Comme le souligne Janine Rannou, chercheuse au Centre de sociologie du travail et des arts, et l’une des auteures de l’enquête, avec Alice Blondel et Ionela Roharik, "la danse est un secteur qui subit immédiatement le contrecoup de la conjoncture. Toute décision politique - ralentissement des subventions - a une répercussion. En 1989, l’effet Bicentenaire a fait grimper l’offre d’emplois qui a ensuite chuté pour ne jamais remonter à niveau. On note depuis 1997 une dégradation lente".

Peu organisés, les danseurs peinent à faire entendre leur voix. Quand ils sont syndiqués, les "permanents" optent plutôt pour le Syndicat national des artistes musiciens (SNAM, branche spectacle de la CGT), tandis que les intermittents rejoignent le Syndicat français des artistes (SFA, également affilié à la CGT). "On a du mal à s’organiser, tellement on est préoccupés par notre carrière, forcément courte",souligne Pasquale Nocera, délégué syndical au Syndicat des artistes musiciens et danseurs de Paris (Samup) et employé au Ballet du Rhin, qui a négocié "les 35 heures sans perte de salaire".

La réforme de l’assurance-chômage des intermittents a suscité un sursaut de mobilisation au sein, notamment, des coordinations. Et des réseaux amicaux de solidarité perdurent. "En vingt-six ans, j’ai rencontré suffisamment de chorégraphes pour ne jamais manquer de travail", s’exclame Corinne Barbara, 46 ans.

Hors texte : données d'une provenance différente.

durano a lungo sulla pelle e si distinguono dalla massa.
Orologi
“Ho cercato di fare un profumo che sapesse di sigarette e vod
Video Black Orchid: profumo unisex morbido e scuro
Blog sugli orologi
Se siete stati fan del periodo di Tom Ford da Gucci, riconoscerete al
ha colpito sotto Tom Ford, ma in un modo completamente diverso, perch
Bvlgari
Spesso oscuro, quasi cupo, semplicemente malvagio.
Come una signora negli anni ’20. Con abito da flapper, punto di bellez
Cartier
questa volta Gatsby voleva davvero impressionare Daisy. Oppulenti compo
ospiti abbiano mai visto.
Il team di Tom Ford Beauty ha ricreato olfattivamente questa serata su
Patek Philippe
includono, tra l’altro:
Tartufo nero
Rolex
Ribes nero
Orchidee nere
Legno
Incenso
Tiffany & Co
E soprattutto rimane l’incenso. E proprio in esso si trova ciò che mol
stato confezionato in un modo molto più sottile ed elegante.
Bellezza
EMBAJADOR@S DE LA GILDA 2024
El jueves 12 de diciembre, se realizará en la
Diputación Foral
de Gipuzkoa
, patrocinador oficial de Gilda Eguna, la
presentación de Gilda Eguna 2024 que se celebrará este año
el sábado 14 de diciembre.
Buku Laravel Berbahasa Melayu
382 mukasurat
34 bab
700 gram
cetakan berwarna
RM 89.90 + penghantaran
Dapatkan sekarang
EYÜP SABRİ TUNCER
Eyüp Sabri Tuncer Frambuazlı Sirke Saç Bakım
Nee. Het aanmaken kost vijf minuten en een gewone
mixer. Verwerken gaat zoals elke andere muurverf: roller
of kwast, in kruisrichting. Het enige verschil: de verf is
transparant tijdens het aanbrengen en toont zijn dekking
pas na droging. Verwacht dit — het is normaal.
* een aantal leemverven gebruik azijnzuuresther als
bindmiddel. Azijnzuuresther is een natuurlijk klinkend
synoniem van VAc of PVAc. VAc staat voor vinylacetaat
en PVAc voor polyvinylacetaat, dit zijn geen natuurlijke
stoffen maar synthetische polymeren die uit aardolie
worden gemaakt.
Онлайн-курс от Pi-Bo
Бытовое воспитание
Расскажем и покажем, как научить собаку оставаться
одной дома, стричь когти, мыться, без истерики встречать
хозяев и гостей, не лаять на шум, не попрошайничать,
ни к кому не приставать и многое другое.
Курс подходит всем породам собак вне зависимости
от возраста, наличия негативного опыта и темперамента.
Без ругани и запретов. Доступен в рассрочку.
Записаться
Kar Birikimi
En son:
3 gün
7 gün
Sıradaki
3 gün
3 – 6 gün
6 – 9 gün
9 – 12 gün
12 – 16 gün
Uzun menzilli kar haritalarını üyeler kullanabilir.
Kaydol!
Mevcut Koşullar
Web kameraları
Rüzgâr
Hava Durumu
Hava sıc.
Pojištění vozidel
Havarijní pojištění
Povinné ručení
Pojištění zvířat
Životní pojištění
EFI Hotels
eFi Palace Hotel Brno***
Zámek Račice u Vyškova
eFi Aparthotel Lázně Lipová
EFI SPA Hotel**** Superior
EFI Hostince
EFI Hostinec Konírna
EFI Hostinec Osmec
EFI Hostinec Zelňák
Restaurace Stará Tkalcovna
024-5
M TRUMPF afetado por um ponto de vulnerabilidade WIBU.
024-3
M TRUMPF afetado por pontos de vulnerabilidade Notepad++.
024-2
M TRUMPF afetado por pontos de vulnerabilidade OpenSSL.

L’enquête ne devrait pas rester dans un tiroir. "Nous avons confié une mission à Anne Chiffert, inspectrice générale de l’administration des affaires culturelles, explique Laurent Brunner, conseiller du ministre de la culture, Jean-Jacques Aillagon. Elle va rendre, pour le mois de mai, des propositions pour améliorer l’insertion des danseurs et les préparer à un second métier."